[Start of Attachment]

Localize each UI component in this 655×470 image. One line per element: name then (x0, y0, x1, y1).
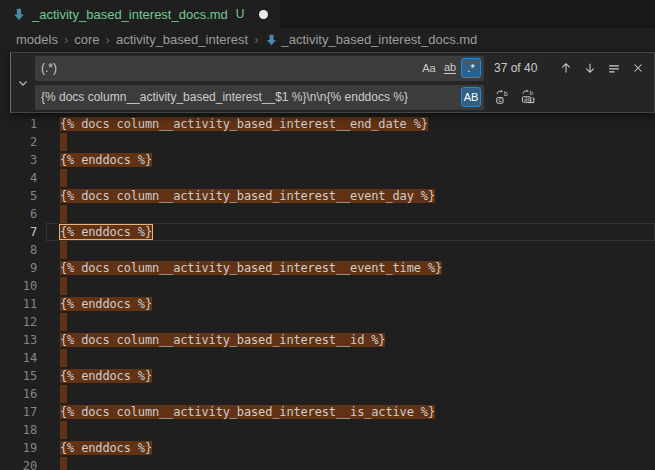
find-match: {% enddocs %} (60, 369, 152, 383)
find-match-empty (60, 277, 67, 295)
editor-line[interactable]: 7{% enddocs %} (0, 223, 655, 241)
line-content[interactable]: {% docs column__activity_based_interest_… (60, 187, 435, 205)
line-number[interactable]: 6 (0, 205, 37, 223)
dbt-file-icon (12, 7, 26, 21)
editor-line[interactable]: 17{% docs column__activity_based_interes… (0, 403, 655, 421)
breadcrumb-item-file[interactable]: _activity_based_interest_docs.md (265, 32, 478, 47)
line-content[interactable]: {% enddocs %} (60, 295, 152, 313)
find-match: {% enddocs %} (60, 153, 152, 167)
editor-line[interactable]: 18 (0, 421, 655, 439)
line-content[interactable] (60, 277, 67, 295)
current-find-match: {% enddocs %} (60, 225, 152, 239)
line-number[interactable]: 10 (0, 277, 37, 295)
replace-input[interactable] (35, 90, 460, 104)
find-in-selection-button[interactable] (604, 58, 624, 78)
dbt-file-icon (265, 33, 278, 46)
find-input[interactable] (35, 61, 418, 75)
line-number[interactable]: 9 (0, 259, 37, 277)
editor-line[interactable]: 8 (0, 241, 655, 259)
line-number[interactable]: 3 (0, 151, 37, 169)
editor[interactable]: Aa ab .* 37 of 40 (0, 50, 655, 470)
find-match-empty (60, 349, 67, 367)
line-number[interactable]: 8 (0, 241, 37, 259)
editor-line[interactable]: 3{% enddocs %} (0, 151, 655, 169)
editor-line[interactable]: 6 (0, 205, 655, 223)
line-number[interactable]: 1 (0, 115, 37, 133)
breadcrumb-item-models[interactable]: models (16, 32, 58, 47)
line-number[interactable]: 12 (0, 313, 37, 331)
line-number[interactable]: 4 (0, 169, 37, 187)
editor-line[interactable]: 4 (0, 169, 655, 187)
line-number[interactable]: 19 (0, 439, 37, 457)
line-content[interactable]: {% docs column__activity_based_interest_… (60, 403, 435, 421)
line-content[interactable] (60, 349, 67, 367)
line-content[interactable] (60, 421, 67, 439)
breadcrumb-item-core[interactable]: core (74, 32, 99, 47)
close-icon[interactable] (628, 58, 648, 78)
line-content[interactable] (60, 205, 67, 223)
editor-line[interactable]: 20 (0, 457, 655, 470)
line-content[interactable]: {% enddocs %} (60, 439, 152, 457)
line-content[interactable]: {% docs column__activity_based_interest_… (60, 331, 385, 349)
line-number[interactable]: 2 (0, 133, 37, 151)
replace-all-icon[interactable]: b ac (518, 87, 538, 107)
line-number[interactable]: 11 (0, 295, 37, 313)
line-content[interactable]: {% enddocs %} (60, 367, 152, 385)
editor-line[interactable]: 15{% enddocs %} (0, 367, 655, 385)
next-match-button[interactable] (580, 58, 600, 78)
editor-line[interactable]: 9{% docs column__activity_based_interest… (0, 259, 655, 277)
regex-toggle[interactable]: .* (461, 58, 481, 78)
editor-line[interactable]: 12 (0, 313, 655, 331)
line-content[interactable] (60, 241, 67, 259)
line-content[interactable] (60, 133, 67, 151)
editor-line[interactable]: 19{% enddocs %} (0, 439, 655, 457)
editor-line[interactable]: 10 (0, 277, 655, 295)
line-content[interactable]: {% enddocs %} (60, 223, 152, 241)
editor-line[interactable]: 5{% docs column__activity_based_interest… (0, 187, 655, 205)
find-match: {% docs column__activity_based_interest_… (60, 189, 435, 203)
chevron-down-icon (15, 75, 31, 91)
toggle-replace-button[interactable] (11, 53, 35, 112)
editor-line[interactable]: 2 (0, 133, 655, 151)
line-content[interactable]: {% enddocs %} (60, 151, 152, 169)
editor-line[interactable]: 14 (0, 349, 655, 367)
modified-dot-icon[interactable] (259, 10, 268, 19)
code-area[interactable]: 1{% docs column__activity_based_interest… (0, 50, 655, 470)
line-number[interactable]: 18 (0, 421, 37, 439)
tab-bar: _activity_based_interest_docs.md U (0, 0, 655, 28)
line-content[interactable]: {% docs column__activity_based_interest_… (60, 259, 442, 277)
editor-line[interactable]: 11{% enddocs %} (0, 295, 655, 313)
breadcrumb: models › core › activity_based_interest … (0, 28, 655, 50)
editor-line[interactable]: 1{% docs column__activity_based_interest… (0, 115, 655, 133)
line-number[interactable]: 15 (0, 367, 37, 385)
find-match-empty (60, 457, 67, 470)
editor-line[interactable]: 13{% docs column__activity_based_interes… (0, 331, 655, 349)
line-number[interactable]: 17 (0, 403, 37, 421)
find-match-empty (60, 133, 67, 151)
breadcrumb-item-folder[interactable]: activity_based_interest (116, 32, 248, 47)
line-number[interactable]: 14 (0, 349, 37, 367)
preserve-case-toggle[interactable]: AB (461, 87, 481, 107)
chevron-right-icon: › (64, 32, 68, 47)
line-number[interactable]: 5 (0, 187, 37, 205)
find-input-box: Aa ab .* (35, 56, 484, 81)
find-match-empty (60, 313, 67, 331)
line-number[interactable]: 16 (0, 385, 37, 403)
whole-word-toggle[interactable]: ab (440, 58, 460, 78)
svg-text:c: c (498, 96, 502, 104)
line-number[interactable]: 20 (0, 457, 37, 470)
line-number[interactable]: 7 (0, 223, 37, 241)
line-content[interactable] (60, 169, 67, 187)
line-content[interactable] (60, 385, 67, 403)
match-case-toggle[interactable]: Aa (419, 58, 439, 78)
editor-line[interactable]: 16 (0, 385, 655, 403)
line-number[interactable]: 13 (0, 331, 37, 349)
chevron-right-icon: › (254, 32, 258, 47)
line-content[interactable] (60, 313, 67, 331)
tab-active-file[interactable]: _activity_based_interest_docs.md U (0, 0, 280, 28)
line-content[interactable]: {% docs column__activity_based_interest_… (60, 115, 428, 133)
chevron-right-icon: › (106, 32, 110, 47)
line-content[interactable] (60, 457, 67, 470)
replace-icon[interactable]: b c (492, 87, 512, 107)
previous-match-button[interactable] (556, 58, 576, 78)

[End of Attachment]

ASSIGNMENT: Because the pictures are not wanted, retype only the text of every record, exactly as given.

EXERCISE ANSWER:
Localize each UI component in this 655×470 image. One line per element: name then (x0, y0, x1, y1).
find-match: {% enddocs %} (60, 369, 152, 383)
find-match-empty (60, 277, 67, 295)
editor-line[interactable]: 7{% enddocs %} (0, 223, 655, 241)
line-content[interactable]: {% docs column__activity_based_interest_… (60, 187, 435, 205)
line-number[interactable]: 6 (0, 205, 37, 223)
dbt-file-icon (12, 7, 26, 21)
editor-line[interactable]: 17{% docs column__activity_based_interes… (0, 403, 655, 421)
breadcrumb-item-file[interactable]: _activity_based_interest_docs.md (265, 32, 478, 47)
line-content[interactable]: {% enddocs %} (60, 295, 152, 313)
find-match: {% enddocs %} (60, 153, 152, 167)
editor-line[interactable]: 18 (0, 421, 655, 439)
line-content[interactable] (60, 277, 67, 295)
current-find-match: {% enddocs %} (60, 225, 152, 239)
line-number[interactable]: 10 (0, 277, 37, 295)
replace-input[interactable] (35, 90, 460, 104)
find-in-selection-button[interactable] (604, 58, 624, 78)
dbt-file-icon (265, 33, 278, 46)
find-input[interactable] (35, 61, 418, 75)
line-number[interactable]: 9 (0, 259, 37, 277)
editor-line[interactable]: 8 (0, 241, 655, 259)
line-number[interactable]: 3 (0, 151, 37, 169)
editor[interactable]: Aa ab .* 37 of 40 (0, 50, 655, 470)
find-match-empty (60, 349, 67, 367)
line-number[interactable]: 8 (0, 241, 37, 259)
editor-line[interactable]: 3{% enddocs %} (0, 151, 655, 169)
editor-line[interactable]: 6 (0, 205, 655, 223)
line-number[interactable]: 1 (0, 115, 37, 133)
breadcrumb-item-models[interactable]: models (16, 32, 58, 47)
line-number[interactable]: 12 (0, 313, 37, 331)
line-number[interactable]: 4 (0, 169, 37, 187)
editor-line[interactable]: 4 (0, 169, 655, 187)
line-number[interactable]: 19 (0, 439, 37, 457)
line-content[interactable]: {% docs column__activity_based_interest_… (60, 403, 435, 421)
line-content[interactable] (60, 349, 67, 367)
line-content[interactable] (60, 421, 67, 439)
breadcrumb-item-core[interactable]: core (74, 32, 99, 47)
close-icon[interactable] (628, 58, 648, 78)
line-content[interactable] (60, 205, 67, 223)
editor-line[interactable]: 20 (0, 457, 655, 470)
line-content[interactable]: {% enddocs %} (60, 439, 152, 457)
line-content[interactable]: {% docs column__activity_based_interest_… (60, 331, 385, 349)
line-number[interactable]: 2 (0, 133, 37, 151)
replace-all-icon[interactable]: b ac (518, 87, 538, 107)
line-number[interactable]: 11 (0, 295, 37, 313)
line-content[interactable]: {% enddocs %} (60, 367, 152, 385)
editor-line[interactable]: 15{% enddocs %} (0, 367, 655, 385)
next-match-button[interactable] (580, 58, 600, 78)
editor-line[interactable]: 9{% docs column__activity_based_interest… (0, 259, 655, 277)
regex-toggle[interactable]: .* (461, 58, 481, 78)
editor-line[interactable]: 12 (0, 313, 655, 331)
line-content[interactable] (60, 241, 67, 259)
line-content[interactable] (60, 133, 67, 151)
editor-line[interactable]: 19{% enddocs %} (0, 439, 655, 457)
editor-line[interactable]: 10 (0, 277, 655, 295)
line-content[interactable]: {% enddocs %} (60, 223, 152, 241)
editor-line[interactable]: 5{% docs column__activity_based_interest… (0, 187, 655, 205)
find-match: {% docs column__activity_based_interest_… (60, 189, 435, 203)
chevron-down-icon (15, 75, 31, 91)
toggle-replace-button[interactable] (11, 53, 35, 112)
editor-line[interactable]: 2 (0, 133, 655, 151)
line-content[interactable]: {% enddocs %} (60, 151, 152, 169)
editor-line[interactable]: 14 (0, 349, 655, 367)
modified-dot-icon[interactable] (259, 10, 268, 19)
code-area[interactable]: 1{% docs column__activity_based_interest… (0, 50, 655, 470)
line-number[interactable]: 18 (0, 421, 37, 439)
tab-bar: _activity_based_interest_docs.md U (0, 0, 655, 28)
line-content[interactable]: {% docs column__activity_based_interest_… (60, 259, 442, 277)
editor-line[interactable]: 11{% enddocs %} (0, 295, 655, 313)
breadcrumb: models › core › activity_based_interest … (0, 28, 655, 50)
editor-line[interactable]: 1{% docs column__activity_based_interest… (0, 115, 655, 133)
line-number[interactable]: 15 (0, 367, 37, 385)
find-match-empty (60, 457, 67, 470)
editor-line[interactable]: 13{% docs column__activity_based_interes… (0, 331, 655, 349)
line-number[interactable]: 17 (0, 403, 37, 421)
find-match-empty (60, 133, 67, 151)
breadcrumb-item-folder[interactable]: activity_based_interest (116, 32, 248, 47)
line-number[interactable]: 14 (0, 349, 37, 367)
preserve-case-toggle[interactable]: AB (461, 87, 481, 107)
chevron-right-icon: › (64, 32, 68, 47)
line-number[interactable]: 5 (0, 187, 37, 205)
find-input-box: Aa ab .* (35, 56, 484, 81)
find-match-empty (60, 313, 67, 331)
line-number[interactable]: 16 (0, 385, 37, 403)
whole-word-toggle[interactable]: ab (440, 58, 460, 78)
svg-text:c: c (498, 96, 502, 104)
line-number[interactable]: 20 (0, 457, 37, 470)
line-number[interactable]: 7 (0, 223, 37, 241)
line-content[interactable] (60, 169, 67, 187)
line-content[interactable] (60, 385, 67, 403)
match-case-toggle[interactable]: Aa (419, 58, 439, 78)
editor-line[interactable]: 16 (0, 385, 655, 403)
line-number[interactable]: 13 (0, 331, 37, 349)
chevron-right-icon: › (254, 32, 258, 47)
line-content[interactable] (60, 313, 67, 331)
tab-active-file[interactable]: _activity_based_interest_docs.md U (0, 0, 280, 28)
line-content[interactable]: {% docs column__activity_based_interest_… (60, 115, 428, 133)
chevron-right-icon: › (106, 32, 110, 47)
line-content[interactable] (60, 457, 67, 470)
replace-icon[interactable]: b c (492, 87, 512, 107)
previous-match-button[interactable] (556, 58, 576, 78)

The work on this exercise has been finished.